IT Auditing: The processes involved and its importance in today’s business
By Bernard Farrugia
Nowhere to hide
In his 1997 best-selling book, "The Innovator's Dilemma", Professor Clayton M. Christensen coined the term ‘disruptive technologies’ to describe the creation of a ground-breaking product, service or platform to transform the established way of doing things. Since then, the prevalence and impact of this phenomenon has soared. Just think of the impact that smartphones and social networks have had on landlines and traditional advertising respectively. Recent surveys show that more than 8 out of 10 private consumers and 19 out of 20 business purchasers undertake online research before making purchasing decisions.

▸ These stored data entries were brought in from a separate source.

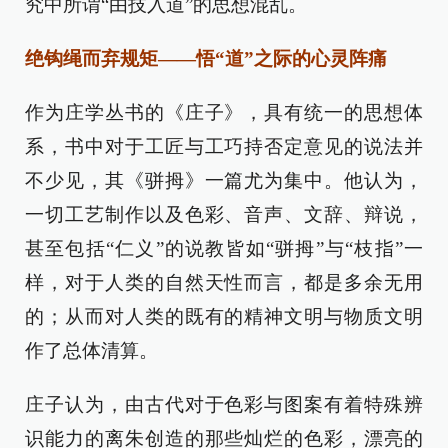
究中所谓“由技入道”的思想混乱。
绝钩绳而弃规矩——悟“道”之际的心灵阵痛
作为庄学丛书的《庄子》，具有统一的思想体
系，书中对于工匠与工巧持否定意见的说法并
不少见，其《骈拇》一篇尤为集中。他认为，
一切工艺制作以及色彩、音声、文辞、辩说，
甚至包括“仁义”的说教皆如“骈拇”与“枝指”一
样，对于人类的自然天性而言，都是多余无用
的；从而对人类的既有的精神文明与物质文明
作了总体清算。
庄子认为，由古代对于色彩与图案有着特殊辨
识能力的离朱创造的那些灿烂的色彩，漂亮的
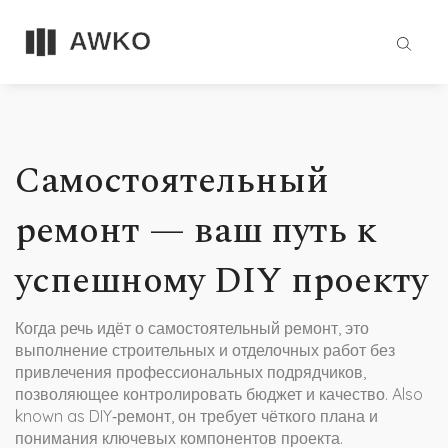
Самостоятельный
ремонт — ваш путь к
успешному DIY проекту
Когда речь идёт о
самостоятельный ремонт
,
это
выполнение строительных и отделочных работ без
привлечения профессиональных подрядчиков,
позволяющее контролировать бюджет и качество
. Also
known as
DIY‑ремонт
, он требует чёткого плана и
понимания ключевых компонентов проекта.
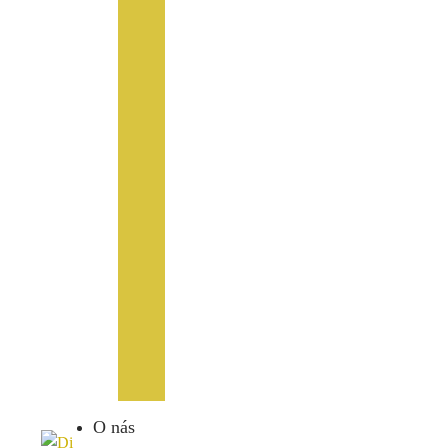
O nás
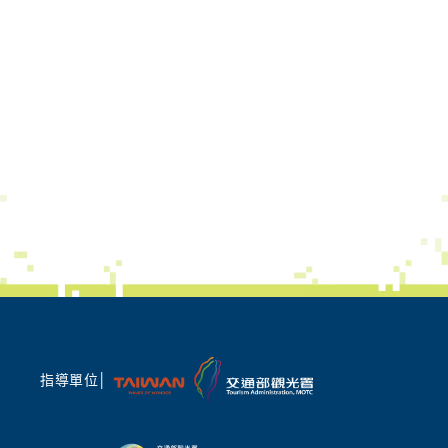
指導單位│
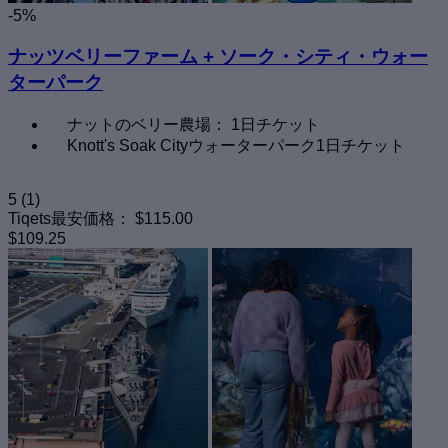
-5%
ナッツベリーファーム + ソーク・シティ・ウォー
ターパーク
ナットのベリー農場： 1日チケット
Knott's Soak Cityウォーターパーク1日チケット
5
(1)
Tiqets最安価格：
$115.00
$109.25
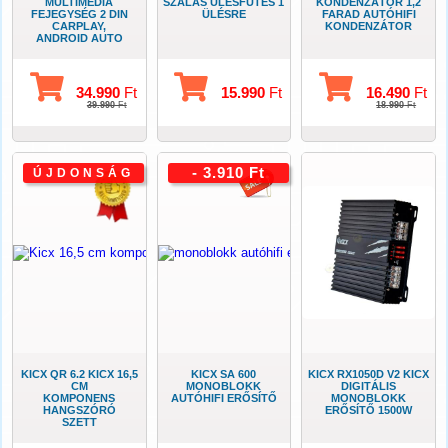
MULTIMÉDIA
SZÁLAS ÜLÉSFŰTÉS 1
KONDENZÁTOR 1,2
FEJEGYSÉG 2 DIN
ÜLÉSRE
FARAD AUTÓHIFI
CARPLAY,
KONDENZÁTOR
ANDROID AUTO
34.990
Ft
15.990
Ft
16.490
Ft
39.990
Ft
18.990
Ft
- 3.910 Ft
ÚJDONSÁG
KICX QR 6.2 KICX 16,5
KICX SA 600
KICX RX1050D V2 KICX
CM
MONOBLOKK
DIGITÁLIS
KOMPONENS
AUTÓHIFI ERŐSÍTŐ
MONOBLOKK
HANGSZÓRÓ
ERŐSÍTŐ 1500W
SZETT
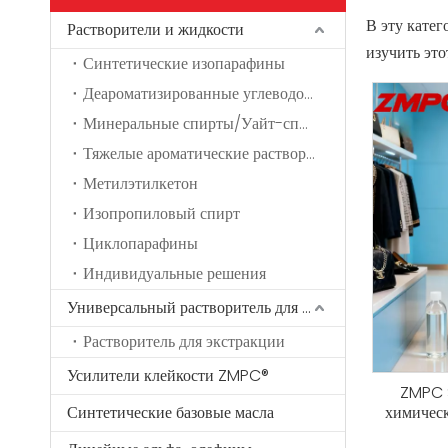
В эту катег
Растворители и жидкости
изучить это
Синтетические изопарафины
Деароматизированные углеводородные растворители
Минеральные спирты/Уайт-спириты
Тяжелые ароматические растворители
Метилэтилкетон
Изопропиловый спирт
Циклопарафины
Индивидуальные решения
Универсальный растворитель для экстракции Kaches®
Растворитель для экстракции
Усилители клейкости ZMPC®
ZMPC S
Синтетические базовые масла
химическ
ан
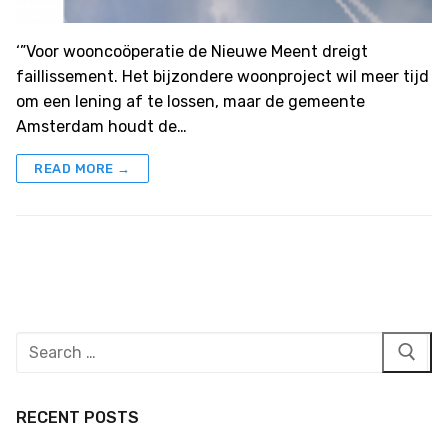
‘”Voor wooncoöperatie de Nieuwe Meent dreigt
faillissement. Het bijzondere woonproject wil meer tijd
om een lening af te lossen, maar de gemeente
Amsterdam houdt de…
READ MORE →
Search
for:
RECENT POSTS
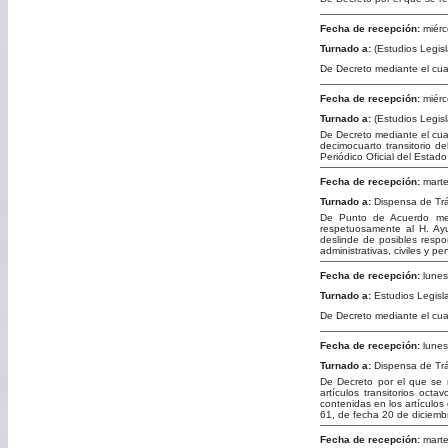
Fecha de recepción:
miérc
Turnado a:
(Estudios Legisl
De Decreto mediante el cual
Fecha de recepción:
miérc
Turnado a:
(Estudios Legis
De Decreto mediante el cual 
decimocuarto transitorio d
Periódico Oficial del Estad
Fecha de recepción:
marte
Turnado a:
Dispensa de Tr
De Punto de Acuerdo medi
respetuosamente al H. Ayu
deslinde de posibles respo
administrativas, civiles y p
Fecha de recepción:
lunes
Turnado a:
Estudios Legisl
De Decreto mediante el cua
Fecha de recepción:
lunes
Turnado a:
Dispensa de Tr
De Decreto por el que se r
artículos transitorios oct
contenidas en los artículos
61, de fecha 20 de diciemb
Fecha de recepción:
marte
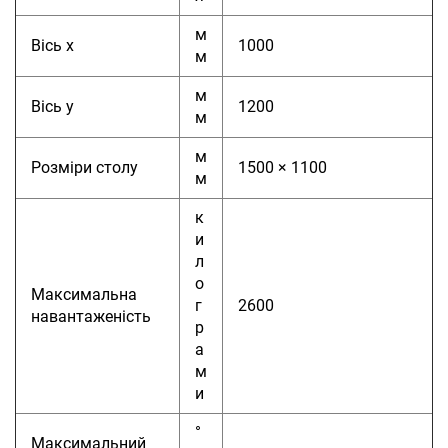
м
Вісь x
1000
м
м
Вісь y
1200
м
м
Розміри столу
1500 × 1100
м
к
и
л
о
Максимальна
г
2600
навантаженість
р
а
м
и
°
Максимальний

Couple this with the potential for massive breaches of data, such as in the case of the Ashley Madison dating website, and we can see that reputations are more critical and vulnerable than they have ever been. Even if you do not consider your organisation to be ‘high tech’, it’s of critical business importance not to have your head buried in the sand when it comes to technology risks. There is nowhere to hide from today’s IT risks.
What Is IT Audit?
Internal auditing in general is defined by the Institute of Internal Auditors as an; ‘independent, objective assurance and consulting activity designed to add value and improve an organisation's operations. It helps an organisation accomplish its objectives by bringing a systematic, disciplined approach to evaluate and improve the effectiveness of risk management, control, and governance processes.’
Building on this, Kenneth Magee, a leading practitioner in the field of IT auditing defined IT audits as any audit that encompasses both the review and the evaluation of automated information processing systems, their relation to automated processes and the interfaces among them.
Therefore, as with other types of audits, IT Audit work can include assignments that provide assurance or advice. An IT Audit typically evaluates and reports upon the procedures and control environment around the IT systems in place within an enterprise with a view to achieving more effective management of the risks to which the entity is exposed.
How to plan an IT audit?
The critical ingredients involved in planning an IT audit are an appreciation of the IT environment, understanding the IT risks and pinpointing the resources required to carry out the work. We will cover each in turn.
The IT environment - An appreciation of the IT environment flows from an understanding of the internal IT procedures and operations of the subject under review. This cannot be stressed enough. Without this basic understanding it is likely that audit work will be misdirected, raising the risk of drawing unsuitable or incorrect conclusions. This initial research work should involve a high level review of the IT procedures and control environment in place focusing on the basic principles of IT security which are Confidentiality, Integrity and Availability. At a minimum, the areas covered at this stage would be:
a) Change Management, i.e. the change controls around software and hardware updates to critical systems;
b) Access Security i.e. the access controls enforced to enter the systems both internally and externally, and;
c) Business Continuity and Disaster recovery i.e. the ability of an enterprise to safeguard information assets from unforeseen threats or disasters and how to quickly recover from them.
Having this level of understanding will enable the IT auditor to plan out their work efficiently and effectively.
IT risks - As is the case for other types of professionally handled audit work, these days most IT auditors apply the risk-based approach to planning and performing their work. This involves identifying the most important risks, linking these to control objectives and identifying specific controls to mitigate these risks. In this respect, IT auditing standards/guidelines (e.g. ISO 27001 & COBIT 5) may be used by the IT Auditor to identify or advise on controls that will reduce the risks identified to an acceptable level.
Resources required – The last important piece in the audit planning jigsaw is to assess the amount of work involved including the need for specialist expertise. With the timing and availability of suitable IT audit human resources typically being a challenge, getting this step right should result in higher quality and lower cost audit work.
Executing an IT Audit
Having defined the controls which are expected to be in place, the IT Auditor will gather the evidence to determine whether the stated controls are designed and operating effectively. This may require subjective judgment on the auditor’s part and is where the IT auditor’s experience can bring real value to the exercise. Control weaknesses should be documented and included as findings in a report to those charged with governance.
Making IT real
Last year, a US financial institution handed over a $225,000 fine following an incident in which one of the firm's IT employees lost an unencrypted laptop in a restroom. In this case, enabling policies where encryption would be forced on all company laptops could have reduced such a risk and possibly prevented the fine, as well as the loss of credibility which might have ensued.
In the workplace there is an increasing awareness that risks of this type need to be managed. Is there a better way to achieve this than through an expert review of the IT environment? Certainly, with the ‘Internet of Things’ well and truly upon us, one must expect further disruption, and with it the inevitable necessity for a dynamic understanding of internal IT processes and the attendant risks.